Umpteen differences of opinion between the Asian Development Bank and the Bangladeshi financial-sector regulatory agencies delay the launch of ADB-sponsored taka-denominated bonds for both local and global subscriptions, officials say.
The Manila-based lender plans to introduce the local-currency bonds first on the domestic market and later for overseas subscription.
Back in December 2019, the ADB in a letter to the government first expressed interest in issuing both onshore and offshore taka bonds in and outside Bangladesh. Earlier, an ADB delegation, led by then ADB country director Manmohan Parkash, met then finance minister AHM Mustafa Kamal late November discussing the matter.

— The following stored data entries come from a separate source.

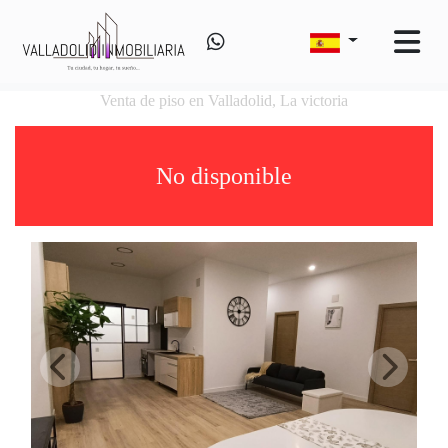
Venta de piso en Valladolid, La victoria
No disponible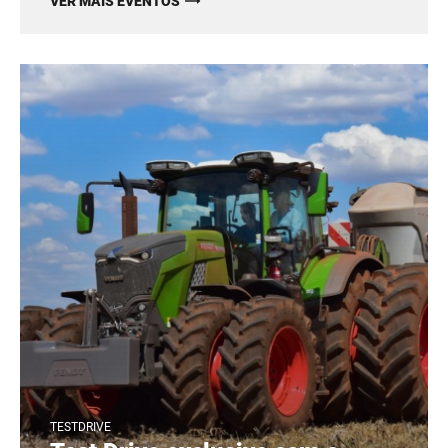
VER MAIS EVENTOS
TESTDRIVE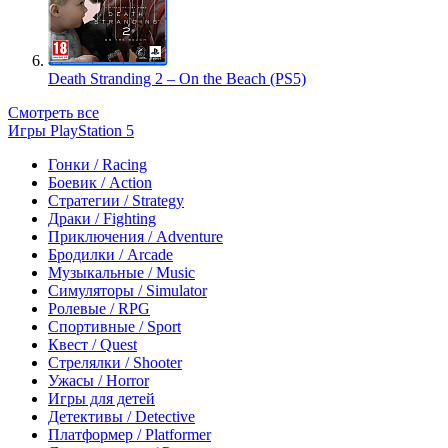
Death Stranding 2 – On the Beach (PS5)
Смотреть все
Игры PlayStation 5
Гонки / Racing
Боевик / Action
Стратегии / Strategy
Драки / Fighting
Приключения / Adventure
Бродилки / Arcade
Музыкальные / Music
Симуляторы / Simulator
Ролевые / RPG
Спортивные / Sport
Квест / Quest
Стрелялки / Shooter
Ужасы / Horror
Игры для детей
Детективы / Detective
Платформер / Platformer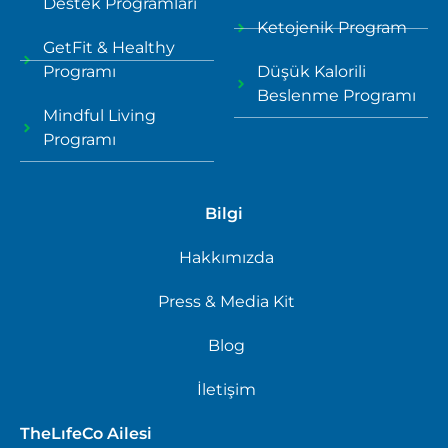
Destek Programları
Ketojenik Program
GetFit & Healthy
Programı
Düşük Kalorili
Beslenme Programı
Mindful Living
Programı
Bilgi
Hakkımızda
Press & Media Kit
Blog
İletişim
TheLıfeCo Ailesi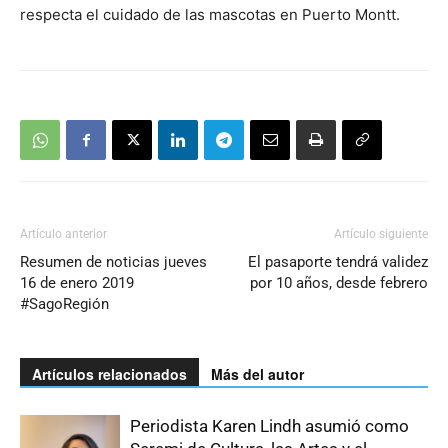
respecta el cuidado de las mascotas en Puerto Montt.
Artículo anterior
Artículo siguiente
Resumen de noticias jueves
El pasaporte tendrá validez
16 de enero 2019
por 10 años, desde febrero
#SagoRegión
Artículos relacionados
Más del autor
Periodista Karen Lindh asumió como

However, things didn't progress as expected.
In a latest bout, the ADB in May last year submitted its proposal to the Economic Relations Division (ERD) on the issuance of bonds. Later, the Economic Relations Division forwarded the proposal to the Finance Division, Bangladesh Securities and Exchange Commission (BSEC), the National Board of Revenue (NBR), Bangladesh Bank, and the Financial Institutions Division for their opinion.

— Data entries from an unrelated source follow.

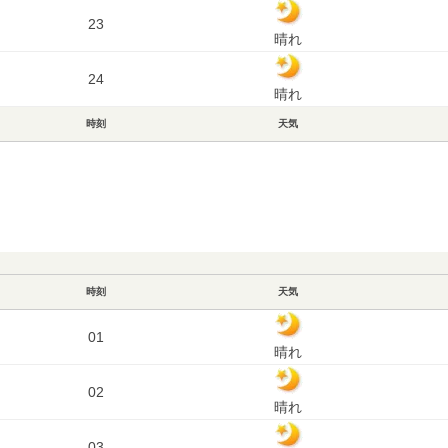
23
晴れ
24
晴れ
時刻
天気
時刻
天気
01
晴れ
02
晴れ
03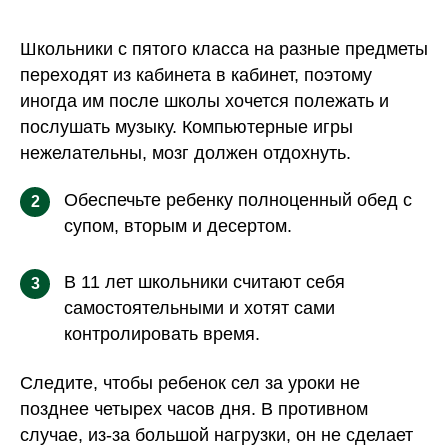
Школьники с пятого класса на разные предметы
переходят из кабинета в кабинет, поэтому
иногда им после школы хочется полежать и
послушать музыку. Компьютерные игры
нежелательны, мозг должен отдохнуть.
Обеспечьте ребенку полноценный обед с
2
супом, вторым и десертом.
В 11 лет школьники считают себя
3
самостоятельными и хотят сами
контролировать время.
Следите, чтобы ребенок сел за уроки не
позднее четырех часов дня. В противном
случае, из-за большой нагрузки, он не сделает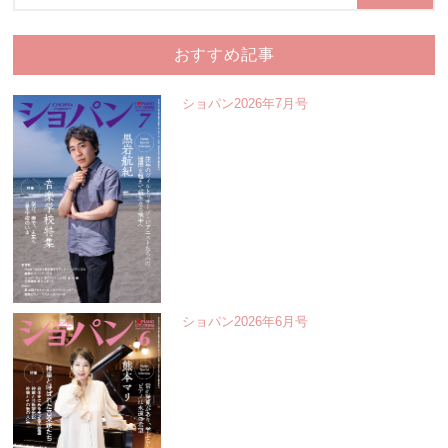
おすすめ記事
ショパン2026年7月号
ショパン2026年6月号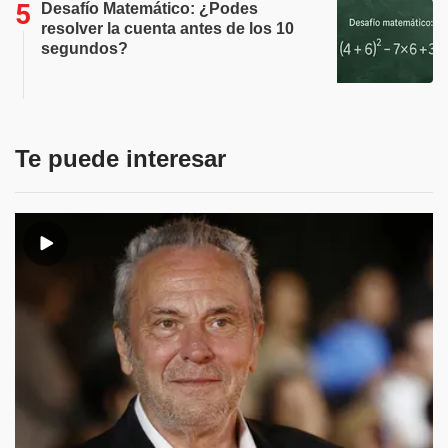
Desafío Matemático: ¿Podes
resolver la cuenta antes de los 10
segundos?
Te puede interesar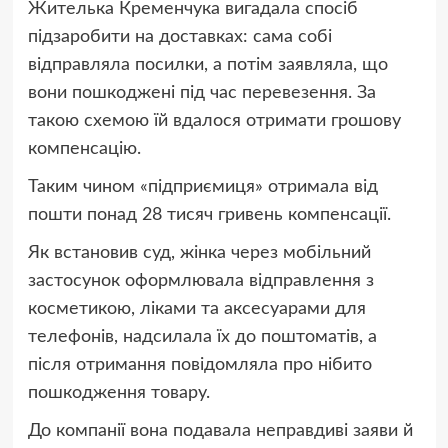
Жителька Кременчука вигадала спосіб
підзаробити на доставках: сама собі
відправляла посилки, а потім заявляла, що
вони пошкоджені під час перевезення. За
такою схемою їй вдалося отримати грошову
компенсацію.
Таким чином «підприємиця» отримала від
пошти понад 28 тисяч гривень компенсації.
Як встановив суд, жінка через мобільний
застосунок оформлювала відправлення з
косметикою, ліками та аксесуарами для
телефонів, надсилала їх до поштоматів, а
після отримання повідомляла про нібито
пошкодження товару.
До компанії вона подавала неправдиві заяви й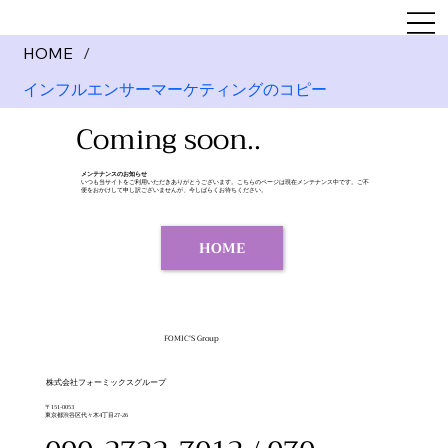
HOME
/
インフルエンサーマーケティングのコピー
Coming soon..
メンテナンスのお知らせ
いつも当サイトをご利用いただきありがとうございます。こちらのページは現在メンテナンス中です。ご不
便をおかけして申し訳ございませんが、今しばらくお待ちください。
HOME
FOMIC'S Group
​株式会社フォーミックスグループ
〒151-0053
東京都渋谷区代々木4丁目27-26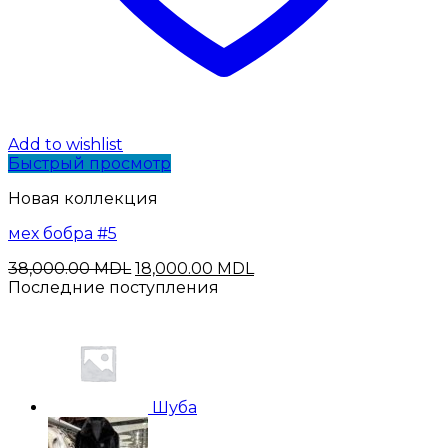
Add to wishlist
Быстрый просмотр
Новая коллекция
мех бобра #5
Первоначальная
Текущая
38,000.00
MDL
18,000.00
MDL
цена
цена:
Последние поступления
составляла
18,000.00 MDL.
38,000.00 MDL.
Шуба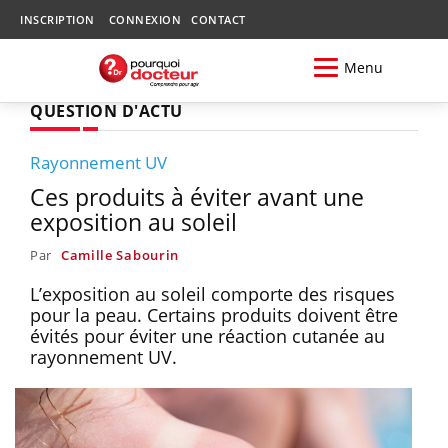
INSCRIPTION
CONNEXION
CONTACT
Menu
QUESTION D'ACTU
Rayonnement UV
Ces produits à éviter avant une
exposition au soleil
Par
Camille Sabourin
L’exposition au soleil comporte des risques
pour la peau. Certains produits doivent être
évités pour éviter une réaction cutanée au
rayonnement UV.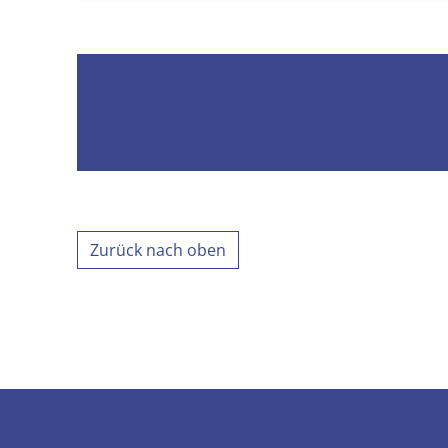
Zurück nach oben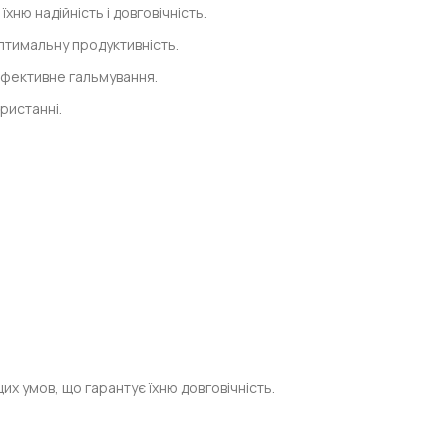
ню надійність і довговічність.
птимальну продуктивність.
ефективне гальмування.
ристанні.
х умов, що гарантує їхню довговічність.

The ERD later forwarded the regulatory bodies' opinion to the ADB in November last year seeking its response on the opinions. The ADB in the first week of May forwarded its response to the ERD.
A senior official at the Economic Relations Division told The Financial Express an inter-ministerial meeting was scheduled to be held on June 14 last with ERD secretary Shahriar Kader Siddiky in the chair to discuss the regulatory agencies' comments on ADB's proposal and the subsequent response from the Asian Bank.
The meeting was organised to discuss how to lessen the differences of opinion between the ADB and the government bodies on the lender's proposal. However, the meeting was later postponed.
Sources say in the proposal the ADB has sought an evergreen approval from the ministry of finance to undertake local-currency operations on a recurring basis as its bond issuances are linked to multiple projects that may require extended implementation periods.
However, Bangladeshi officials argue that the sale of BDT bonds on the international market can play a positive role in familiarising the country to investors and investing the proceeds within Bangladesh can help increase foreign-currency reserves. "Nonetheless, approval granted should have a defined time limit."
Also, the ADB has sought permission from the government to allow local investors or resident institutions to buy local-currency bond without prior approval from the regulator concerned.
However, the government agencies say resident institutions do not have a general authority to purchase bonds from a non-resident institution like the ADB. They say, it is essential for local investors/resident institutions to obtain approval from central bank to invest in ADB's bonds as it is identified as a capital account transaction.
In response, the ADB fears that the requirement to obtain prior approval before investing in ADB bonds "would effectively limit ADB's potential investor base".
The ADB also sought approval for exchange of bonds proceeds into other currencies which the government agencies find the basis for this request "not clear" as the funds are intended for investment in Bangladesh.
In response, the ADB says, the ability to freely exchange proceeds of its debt enables ADB to efficiently manage liquidity, meet debt service obligations, and allocate funding in support of development operations.
"For onshore bonds, ADB shall reserve the right to convert the bond proceeds. For offshore bonds, ADB will need to convert the USD proceeds into BDT in order to support loan operations in Bangladesh and thereafter convert BDT back into USD to redeem the offshore BDT-linked bond," said the lender.
Also, the ADB has sought confirmation of tax exemption to all investment income arising from its investments in Bangladesh and also interest payments by ADB on its local currency bonds.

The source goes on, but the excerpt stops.